Et si, l’espace d’une soirée, il nous était permis de retrouver l’arche perdue qui, si elle eût été créée, aurait changé l’histoire de l’opéra ? C’est plus ou moins ce que proposent et affirment Raphaël Pichon et Claus Guth au Festival d’Aix-en-Provence. Remonter à partir de ses vestiges le Samson de Jean-Philippe Rameau daté de 1733, sur un livret de Voltaire, censuré à deux reprises pour cause d’impiété et donc jamais répété, et donc jamais entré dans les murs de la bibliothèque de l’Opéra, et donc perdu. Complètement perdu ? Pas tout à fait. On connait le livret, publié par Voltaire à la fin de sa vie dans ses œuvres complètes. On sait aussi que le matériau musical de cette œuvre à l’origine de la carrière opératique de Rameau a servi dans de nombreux opéras ultérieurs. Faute de pouvoir retrouver la lettre, il s’agit donc plutôt d’en saisir l’esprit.

Samson au Festival d'Aix
© Monika Rittershaus

S’est ensuivi un long travail de (re)création fait de nombreux allers-retours entre le texte, les différentes partitions et l’épreuve de la scène pour tester cette dramaturgie nouvelle et ce kaléidoscope musical. Le résultat est bluffant. À aucun moment nous ne sentons les coutures et cette œuvre retrouve toute la radicalité, la cruauté et l’efficacité du propos, si chers à Voltaire, et qui à ses yeux constituaient une véritable révolution esthétique à mener dans l’opéra. L’action, centrée autour de la figure héroïque mais impulsive et guerrière de Samson, est ramassée, les récitatifs économes. La fin, abrupte, est saisissante.

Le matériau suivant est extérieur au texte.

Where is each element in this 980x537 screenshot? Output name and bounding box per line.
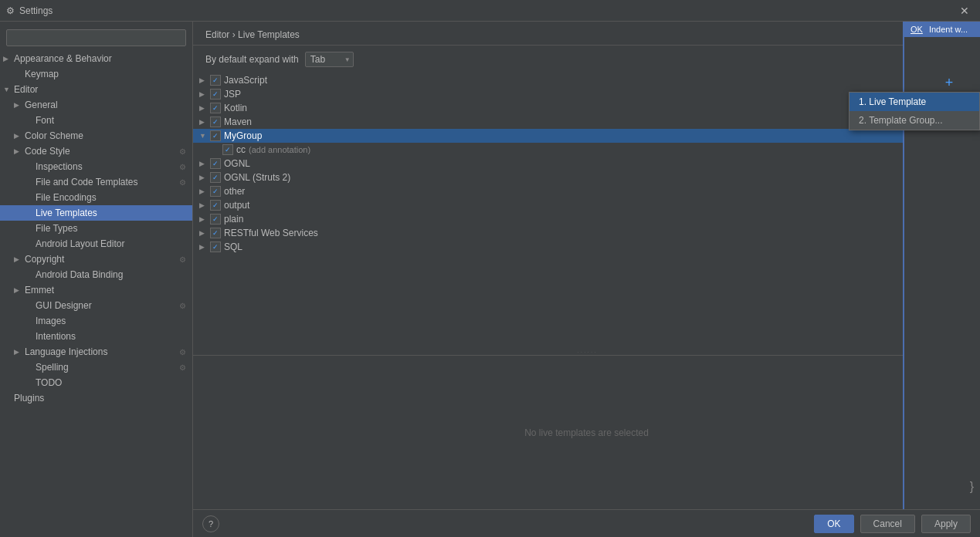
sidebar-item-file-code-templates[interactable]: File and Code Templates⚙ (0, 174, 192, 190)
sidebar-item-android-data-binding[interactable]: Android Data Binding (0, 267, 192, 282)
tree-arrow-ognl: ▶ (199, 160, 210, 167)
sidebar: ▶Appearance & BehaviorKeymap▼Editor▶Gene… (0, 22, 193, 537)
checkbox-ognl[interactable] (210, 158, 221, 169)
sidebar-item-general[interactable]: ▶General (0, 97, 192, 113)
sidebar-label-inspections: Inspections (36, 161, 186, 172)
sidebar-item-live-templates[interactable]: Live Templates (0, 205, 192, 221)
tree-label-plain: plain (224, 214, 243, 225)
sidebar-item-appearance[interactable]: ▶Appearance & Behavior (0, 51, 192, 66)
checkbox-plain[interactable] (210, 214, 221, 225)
tree-sub-cc: (add annotation) (249, 145, 310, 154)
checkbox-other[interactable] (210, 186, 221, 197)
sidebar-item-code-style[interactable]: ▶Code Style⚙ (0, 144, 192, 159)
gear-icon-code-style: ⚙ (179, 147, 186, 156)
tree-label-mygroup: MyGroup (224, 130, 262, 141)
help-button[interactable]: ? (202, 515, 219, 532)
tree-item-cc[interactable]: cc(add annotation) (193, 143, 951, 157)
checkbox-maven[interactable] (210, 117, 221, 127)
sidebar-label-font: Font (36, 115, 186, 126)
context-menu-live-template-label: 1. Live Template (859, 96, 926, 107)
sidebar-label-keymap: Keymap (25, 69, 186, 79)
sidebar-item-gui-designer[interactable]: GUI Designer⚙ (0, 298, 192, 313)
detail-panel: No live templates are selected (193, 355, 980, 509)
checkbox-jsp[interactable] (210, 89, 221, 100)
sidebar-item-plugins[interactable]: Plugins (0, 390, 192, 406)
right-indent-label: Indent w... (929, 25, 968, 34)
sidebar-item-editor[interactable]: ▼Editor (0, 82, 192, 97)
expand-dropdown-wrapper: Tab Enter Space (305, 52, 354, 67)
arrow-copyright: ▶ (14, 255, 23, 263)
tree-item-ognl[interactable]: ▶OGNL (193, 157, 951, 171)
breadcrumb-header: Editor › Live Templates (193, 22, 980, 46)
apply-button[interactable]: Apply (921, 515, 971, 533)
sidebar-item-copyright[interactable]: ▶Copyright⚙ (0, 252, 192, 267)
checkbox-cc[interactable] (222, 144, 233, 155)
sidebar-items: ▶Appearance & BehaviorKeymap▼Editor▶Gene… (0, 51, 192, 406)
tree-arrow-javascript: ▶ (199, 76, 210, 84)
sidebar-item-android-layout-editor[interactable]: Android Layout Editor (0, 236, 192, 252)
tree-item-kotlin[interactable]: ▶Kotlin (193, 101, 951, 115)
sidebar-item-todo[interactable]: TODO (0, 375, 192, 390)
sidebar-label-intentions: Intentions (36, 331, 186, 342)
tree-item-javascript[interactable]: ▶JavaScript (193, 73, 951, 87)
sidebar-label-android-layout-editor: Android Layout Editor (36, 238, 186, 249)
checkbox-output[interactable] (210, 200, 221, 211)
arrow-language-injections: ▶ (14, 348, 23, 356)
bottom-bar: ? OK Cancel Apply (193, 509, 980, 537)
sidebar-label-code-style: Code Style (25, 146, 186, 157)
tree-item-restful[interactable]: ▶RESTful Web Services (193, 226, 951, 240)
sidebar-item-keymap[interactable]: Keymap (0, 66, 192, 82)
context-menu-template-group[interactable]: 2. Template Group... (849, 111, 979, 130)
tree-label-ognl-struts: OGNL (Struts 2) (224, 172, 290, 183)
tree-item-ognl-struts[interactable]: ▶OGNL (Struts 2) (193, 171, 951, 184)
sidebar-label-file-code-templates: File and Code Templates (36, 177, 186, 187)
resize-handle[interactable]: · · · · · · (193, 349, 980, 355)
cancel-button[interactable]: Cancel (860, 515, 915, 533)
sidebar-item-emmet[interactable]: ▶Emmet (0, 282, 192, 298)
sidebar-item-images[interactable]: Images (0, 313, 192, 329)
ok-button[interactable]: OK (814, 515, 853, 533)
search-input[interactable] (6, 29, 186, 46)
close-button[interactable]: ✕ (955, 3, 974, 19)
tree-item-jsp[interactable]: ▶JSP (193, 87, 951, 101)
sidebar-item-file-types[interactable]: File Types (0, 221, 192, 236)
tree-item-output[interactable]: ▶output (193, 198, 951, 212)
sidebar-item-inspections[interactable]: Inspections⚙ (0, 159, 192, 174)
checkbox-ognl-struts[interactable] (210, 172, 221, 183)
tree-item-mygroup[interactable]: ▼MyGroup (193, 129, 951, 143)
tree-item-sql[interactable]: ▶SQL (193, 240, 951, 254)
tree-label-ognl: OGNL (224, 158, 250, 169)
checkbox-restful[interactable] (210, 228, 221, 238)
tree-label-javascript: JavaScript (224, 75, 267, 86)
tree-item-plain[interactable]: ▶plain (193, 212, 951, 226)
sidebar-item-font[interactable]: Font (0, 113, 192, 128)
right-ok-label[interactable]: OK (910, 25, 923, 34)
checkbox-sql[interactable] (210, 241, 221, 252)
tree-item-other[interactable]: ▶other (193, 184, 951, 198)
gear-icon-language-injections: ⚙ (179, 348, 186, 356)
sidebar-label-language-injections: Language Injections (25, 346, 186, 357)
sidebar-label-images: Images (36, 316, 186, 326)
expand-dropdown[interactable]: Tab Enter Space (305, 52, 354, 67)
context-menu: 1. Live Template 2. Template Group... (849, 92, 980, 130)
settings-icon: ⚙ (6, 5, 15, 16)
tree-label-cc: cc (236, 144, 246, 155)
sidebar-item-file-encodings[interactable]: File Encodings (0, 190, 192, 205)
tree-arrow-restful: ▶ (199, 229, 210, 237)
tree-arrow-output: ▶ (199, 201, 210, 209)
tree-item-maven[interactable]: ▶Maven (193, 115, 951, 129)
sidebar-label-gui-designer: GUI Designer (36, 300, 186, 311)
arrow-color-scheme: ▶ (14, 132, 23, 140)
checkbox-kotlin[interactable] (210, 103, 221, 113)
sidebar-item-spelling[interactable]: Spelling⚙ (0, 360, 192, 375)
context-menu-live-template[interactable]: 1. Live Template (849, 93, 979, 111)
checkbox-javascript[interactable] (210, 75, 221, 86)
sidebar-item-language-injections[interactable]: ▶Language Injections⚙ (0, 344, 192, 360)
sidebar-label-general: General (25, 100, 186, 110)
checkbox-mygroup[interactable] (210, 130, 221, 141)
sidebar-item-color-scheme[interactable]: ▶Color Scheme (0, 128, 192, 144)
add-button[interactable]: + (940, 73, 958, 92)
sidebar-item-intentions[interactable]: Intentions (0, 329, 192, 344)
sidebar-label-android-data-binding: Android Data Binding (36, 269, 186, 280)
breadcrumb-separator: › (232, 29, 238, 40)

Cette entreprise archéologique s’illustre aussi parfaitement sur scène : dès l’entrée du Théâtre de l’Archevêché, on se retrouve face à un imposant et magnifique palais en ruine où évoluent tour à tour, dans l’agitation de l’avant-spectacle, des ouvriers qui prennent des relevés pour restaurer l’édifice, un SDF, et une femme, hagarde. On comprendra par la suite qu’il s’agit là des différentes strates d’histoires que superpose Claus Guth pour épaissir le drame initial dans une forme de concordance des temps : contemporain, historique et biblique. Strate la plus ancienne, le drame de Samson viendra ensuite se rejouer par anamnèse, par épisodes. Les paroles bibliques du Livre des Juges, projetées, tiennent le fil de l’histoire, et permettent d’universaliser un propos dont la résonance contemporaine géopolitique est naturellement très forte (le livret est situé à Gaza). Pour mener à bien ce projet, il fallait, en plus de la main d’un (re)créateur musical expérimenté, celle d’un homme de théâtre rodé aux exercices dramaturgiques.

Samson au Festival d'Aix
© Monika Rittershaus

La fiction, tissée autour de la mère de Samson (jouée par l’excellente comédienne Andréa Ferréol) nous apparait cependant superficielle et le texte qui lui a été inventé, où elle essaie de recoller les morceaux liés à la destruction du lieu – du temple – et la mort de son fils, jure car trop en contraste avec le chant et d’un contenu parfois trop naïf. De même, on restera perplexe devant les ralentis façon Matrix – pourtant très bien réalisés – aux moments où la violence s’exerce entre le peuple vêtu de noir, les philistins, et ceux en blanc, le peuple juif. Le geste épique est alors trop souligné.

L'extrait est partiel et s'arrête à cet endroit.